> [TASK STATEMENT] Output the line containing "Webinars, Shelter Med Li", then every remaining line of the entries below, exactly as written and with no other text.
────────────────
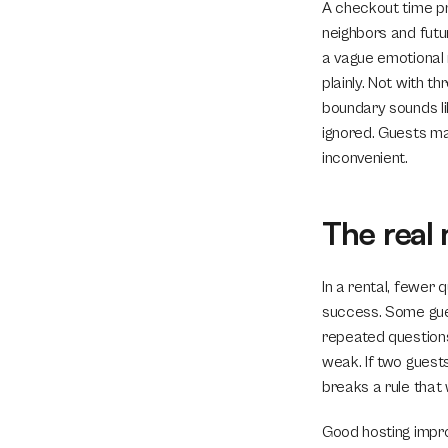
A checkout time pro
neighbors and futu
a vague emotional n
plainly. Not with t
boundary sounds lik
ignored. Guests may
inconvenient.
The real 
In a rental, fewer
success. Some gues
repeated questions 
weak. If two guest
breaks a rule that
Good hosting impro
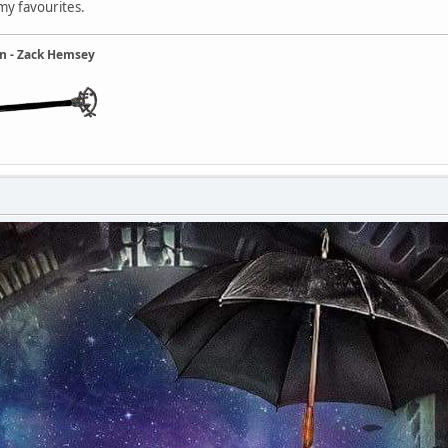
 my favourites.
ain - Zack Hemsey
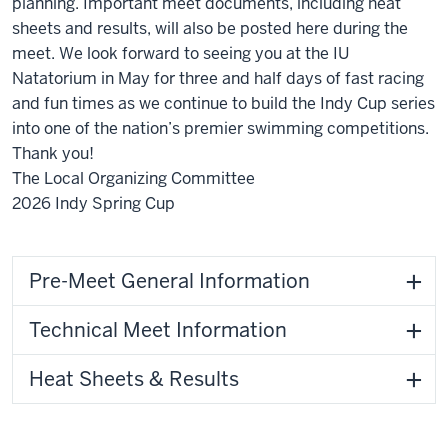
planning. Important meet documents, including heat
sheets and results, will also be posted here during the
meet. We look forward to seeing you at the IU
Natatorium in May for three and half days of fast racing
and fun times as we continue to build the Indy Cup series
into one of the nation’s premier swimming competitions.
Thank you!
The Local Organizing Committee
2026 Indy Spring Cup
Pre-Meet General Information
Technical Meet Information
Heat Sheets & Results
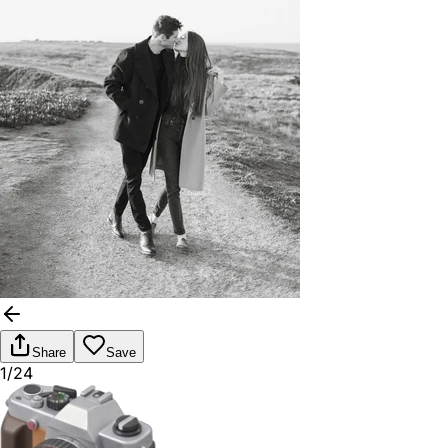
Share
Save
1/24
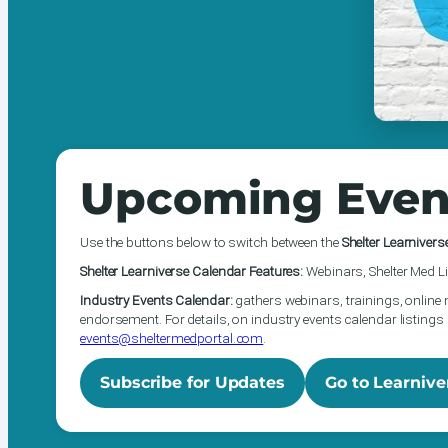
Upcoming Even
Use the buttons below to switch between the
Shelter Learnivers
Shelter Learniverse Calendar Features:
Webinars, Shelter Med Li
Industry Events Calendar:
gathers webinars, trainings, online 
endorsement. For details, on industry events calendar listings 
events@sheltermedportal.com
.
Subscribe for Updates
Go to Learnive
────────────────
> [WORKED SOLUTION]
Webinars, Shelter Med Li
Industry Events Calendar:
gathers webinars, trainings, online 
endorsement. For details, on industry events calendar listings 
events@sheltermedportal.com
.
Subscribe for Updates
Go to Learnive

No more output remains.